TASK DIRECTIONS:
Wherever the word "point" occurs in the listing below, copy that whole line.

MATERIAL FOR THE TASK:
⟨
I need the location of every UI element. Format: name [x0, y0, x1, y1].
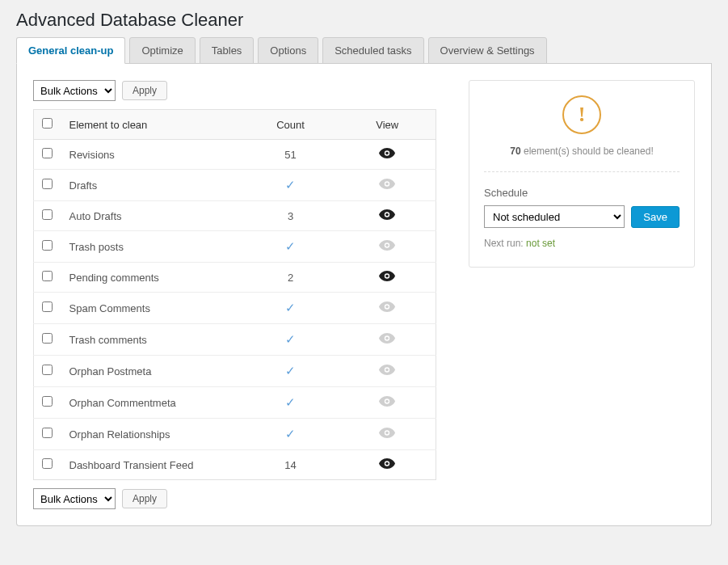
eye-icon[interactable] — [379, 271, 395, 281]
table-row: Orphan Relationships✓ — [34, 419, 436, 450]
row-checkbox[interactable] — [42, 209, 53, 220]
eye-icon — [379, 365, 395, 375]
col-count: Count — [242, 110, 339, 140]
svg-point-19 — [385, 432, 389, 435]
eye-icon — [379, 301, 395, 312]
row-checkbox[interactable] — [42, 458, 53, 469]
check-icon: ✓ — [285, 178, 296, 192]
row-count: ✓ — [242, 324, 339, 356]
row-checkbox[interactable] — [42, 148, 53, 158]
row-name: Auto Drafts — [61, 201, 242, 231]
eye-icon — [379, 396, 395, 407]
row-checkbox[interactable] — [42, 333, 53, 344]
row-name: Trash posts — [61, 231, 242, 263]
check-icon: ✓ — [285, 332, 296, 346]
eye-icon — [379, 179, 395, 189]
save-button[interactable]: Save — [631, 206, 680, 228]
check-icon: ✓ — [285, 364, 296, 377]
table-row: Dashboard Transient Feed14 — [34, 450, 436, 480]
eye-icon[interactable] — [379, 458, 395, 469]
row-name: Orphan Commentmeta — [61, 387, 242, 419]
warning-text: 70 element(s) should be cleaned! — [484, 145, 680, 157]
check-icon: ✓ — [285, 301, 296, 314]
row-count: ✓ — [242, 293, 339, 324]
svg-point-9 — [385, 275, 389, 278]
clean-table: Element to clean Count View Revisions51D… — [33, 109, 436, 480]
row-count: 14 — [242, 450, 339, 480]
row-count: ✓ — [242, 170, 339, 201]
table-row: Drafts✓ — [34, 170, 436, 201]
main-panel: Bulk Actions Apply Element to clean Coun… — [16, 64, 712, 526]
col-element: Element to clean — [61, 110, 242, 140]
row-checkbox[interactable] — [42, 428, 53, 438]
table-row: Trash comments✓ — [34, 324, 436, 356]
row-checkbox[interactable] — [42, 365, 53, 375]
svg-point-13 — [385, 337, 389, 340]
bulk-actions-bottom: Bulk Actions Apply — [33, 488, 436, 509]
row-count: 2 — [242, 263, 339, 293]
svg-point-15 — [385, 369, 389, 372]
eye-icon — [379, 240, 395, 251]
row-name: Drafts — [61, 170, 242, 201]
svg-point-7 — [385, 244, 389, 247]
row-name: Pending comments — [61, 263, 242, 293]
page-title: Advanced Database Cleaner — [16, 0, 712, 37]
eye-icon — [379, 428, 395, 438]
check-icon: ✓ — [285, 427, 296, 441]
table-row: Trash posts✓ — [34, 231, 436, 263]
schedule-label: Schedule — [484, 187, 680, 199]
tab-optimize[interactable]: Optimize — [129, 37, 195, 64]
eye-icon — [379, 333, 395, 344]
bulk-select-top[interactable]: Bulk Actions — [33, 80, 116, 101]
schedule-select[interactable]: Not scheduled — [484, 205, 625, 228]
row-name: Trash comments — [61, 324, 242, 356]
table-row: Spam Comments✓ — [34, 293, 436, 324]
tabs: General clean-upOptimizeTablesOptionsSch… — [16, 37, 712, 64]
eye-icon[interactable] — [379, 148, 395, 158]
tab-overview-settings[interactable]: Overview & Settings — [428, 37, 547, 64]
svg-point-1 — [385, 152, 389, 155]
row-name: Revisions — [61, 140, 242, 170]
check-icon: ✓ — [285, 395, 296, 409]
svg-point-11 — [385, 306, 389, 309]
check-icon: ✓ — [285, 239, 296, 253]
row-count: 3 — [242, 201, 339, 231]
table-row: Orphan Postmeta✓ — [34, 356, 436, 387]
table-row: Revisions51 — [34, 140, 436, 170]
tab-options[interactable]: Options — [258, 37, 318, 64]
row-checkbox[interactable] — [42, 301, 53, 312]
row-name: Orphan Postmeta — [61, 356, 242, 387]
row-checkbox[interactable] — [42, 271, 53, 281]
row-count: ✓ — [242, 387, 339, 419]
row-checkbox[interactable] — [42, 396, 53, 407]
row-name: Orphan Relationships — [61, 419, 242, 450]
table-row: Orphan Commentmeta✓ — [34, 387, 436, 419]
separator — [484, 171, 680, 172]
svg-point-21 — [385, 462, 389, 466]
next-run: Next run: not set — [484, 238, 680, 249]
tab-tables[interactable]: Tables — [200, 37, 255, 64]
col-view: View — [339, 110, 436, 140]
bulk-apply-top[interactable]: Apply — [122, 81, 167, 100]
row-count: ✓ — [242, 231, 339, 263]
tab-general-clean-up[interactable]: General clean-up — [16, 37, 125, 64]
svg-point-17 — [385, 400, 389, 403]
bulk-apply-bottom[interactable]: Apply — [122, 489, 167, 508]
select-all-checkbox[interactable] — [42, 118, 53, 129]
bulk-select-bottom[interactable]: Bulk Actions — [33, 488, 116, 509]
row-checkbox[interactable] — [42, 240, 53, 251]
eye-icon[interactable] — [379, 209, 395, 220]
tab-scheduled-tasks[interactable]: Scheduled tasks — [322, 37, 423, 64]
sidebar-box: ! 70 element(s) should be cleaned! Sched… — [469, 80, 695, 268]
warning-icon: ! — [562, 95, 601, 134]
table-row: Pending comments2 — [34, 263, 436, 293]
row-name: Spam Comments — [61, 293, 242, 324]
table-row: Auto Drafts3 — [34, 201, 436, 231]
row-checkbox[interactable] — [42, 179, 53, 189]
svg-point-3 — [385, 183, 389, 186]
row-name: Dashboard Transient Feed — [61, 450, 242, 480]
row-count: ✓ — [242, 356, 339, 387]
row-count: ✓ — [242, 419, 339, 450]
svg-point-5 — [385, 213, 389, 217]
row-count: 51 — [242, 140, 339, 170]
⟩
ANSWER SPACE:
svg-point-19 — [385, 432, 389, 435]
svg-point-9 — [385, 275, 389, 278]
svg-point-13 — [385, 337, 389, 340]
svg-point-15 — [385, 369, 389, 372]
svg-point-7 — [385, 244, 389, 247]
svg-point-1 — [385, 152, 389, 155]
svg-point-11 — [385, 306, 389, 309]
svg-point-21 — [385, 462, 389, 466]
svg-point-17 — [385, 400, 389, 403]
svg-point-3 — [385, 183, 389, 186]
svg-point-5 — [385, 213, 389, 217]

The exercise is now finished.